Long Fiction:
The Tramping Methodist, 1908
Starbrace, 1909
Three Against the World, 1914 (also known as The Three Furlongers)
Sussex Gorse, 1916
Tamarisk Town, 1919
Green Apple Harvest, 1920
Joanna Godden, 1921
The End of the House of Alard, 1923
The George and the Crown, 1925
Shepherds in Sackcloth, 1930
The History of Susan Spray, 1931 (also known as Susan Spray)
Gallybird, 1934
Superstition Corner, 1934
Rose Deeprose, 1936
The Lardners and the Laurelwoods, 1948
Short Fiction:
Joanna Godden Married, and Other Stories, 1926
A Wedding Morn, 1928
Faithful Stranger, and Other Stories, 1938
Poetry:
Willow’s Forge, and Other Poems, 1914
Saints in Sussex, 1923
Nonfiction:
John Galsworthy, 1916
Anglo-Catholicism, 1925
Mirror of the Months, 1931
Three Ways Home, 1937 (autobiography)
Speaking of Jane Austen, 1943 (with G. B. Stern)
More Talk of Jane Austen, 1949 (with G. B. Stern)
The Weald of Kent and Sussex, 1953
All the Books in My Life, 1956 (autobiography)
Emily Sheila Kaye-Smith was born on February 4, 1887, at St. Leonards-on-Sea, Sussex, the shire whose atmosphere she later recaptured in many of her novels. In her girlhood, as she relates in her autobiography, Three Ways Home, she had three ambitions: to live alone in the country, to become a famous novelist of rural life, and to be “extremely High Church.” All three were realized in a different form: She lived many years in Sussex, not alone but happily married to Theodore Penrose Fry; by her Sussex novels she achieved distinction, if not superlative fame; and, like her husband, who at the time of their marriage was a Church of England clergyman, she became in 1929 a Roman Catholic. Her father, a physician with a practice at Hastings, and her mother, the daughter of a French Huguenot who had emigrated from the Channel Islands to Scotland, were both Protestants.
Kaye-Smith wrote of her imaginative tendencies in childhood. Like the Brontë sisters at a comparable age, she created fictional characters and plots. By the time she was fifteen she had composed (but not written) between forty and fifty romances. In her last two years at school she wrote thirteen novellas in exercise books. After the publication of two novels–The Tramping Methodist and Three Against the World–she experienced a spiritual crisis and became first an agnostic and then a Swedenborgian. Sussex Gorse, her first major novel, appeared in 1916, at a time when Kaye-Smith was living in London, employed in government wartime service. For a time she became interested in the Oxford Tractarian movement.

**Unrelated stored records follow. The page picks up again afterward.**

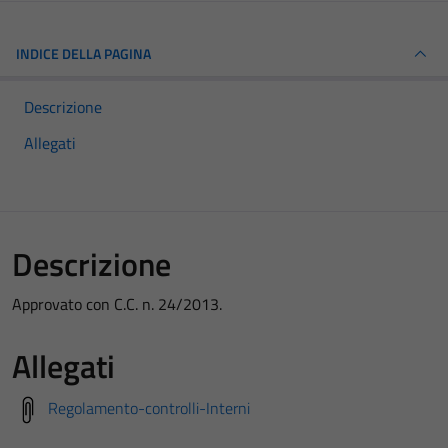
INDICE DELLA PAGINA
Descrizione
Allegati
Descrizione
Approvato con C.C. n. 24/2013.
Allegati
Regolamento-controlli-Interni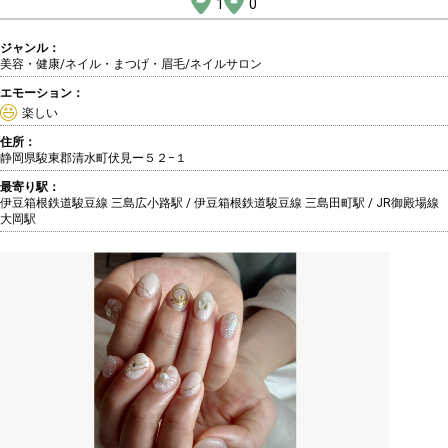
1
0
ジャンル：
美容・健康/ネイル・まつげ・眉毛
/ネイルサロン
エモーション：
楽しい
住所：
静岡県駿東郡清水町伏見ー５２−１
最寄り駅：
伊豆箱根鉄道駿豆線 三島広小路駅 / 伊豆箱根鉄道駿豆線 三島田町駅 / JR御殿場線
大岡駅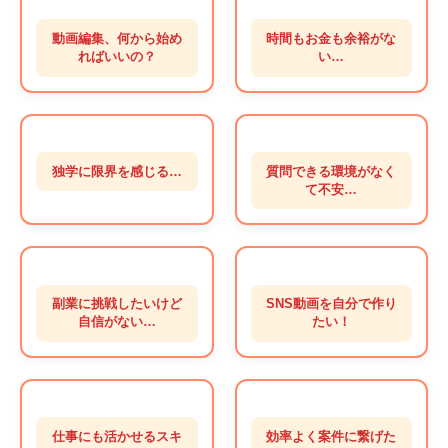
動画編集、何から始め
時間もお金も余裕がな
ればいいの？
い…
独学に限界を感じる…
質問できる環境がなく
て不安…
副業に挑戦したいけど
SNS動画を自分で作り
自信がない…
たい！
仕事にも活かせるスキ
効率よく案件に繋げた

At the end of 1918, feeling a positive call to religious conversion, she became an Anglo-Catholic. The novels Tamarisk Town, Green Apple Harvest, and Joanna Godden were written subsequently but reflect no marked Anglo-Catholic orientation. In The End of the House of Alard, however, she let her religious position be known. All these novels were well received, in particular Joanna Godden, her first novel centering on the life of a woman. All these works, moreover, were Sussex narratives, concerned with rural people and written with rich appreciation of their dialect. During these years Kaye-Smith acquired the designation “Sussex novelist”; critics suggested a comparison of her work with that of the “Wessex novelist” Thomas Hardy.

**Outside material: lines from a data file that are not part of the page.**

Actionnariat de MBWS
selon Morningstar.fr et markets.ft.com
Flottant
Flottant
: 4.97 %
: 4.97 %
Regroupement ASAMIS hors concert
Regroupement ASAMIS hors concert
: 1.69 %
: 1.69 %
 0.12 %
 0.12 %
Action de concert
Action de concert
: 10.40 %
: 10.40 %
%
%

After her marriage in 1924, Kaye-Smith assisted her husband in his London parish. They moved to a Sussex farm, Little Doucegrove, some months before leaving the Church of England. There she continued to write until shortly before her death on January 14, 1956. Her later work includes two studies of Jane Austen, written together with the novelist G. B. Stern.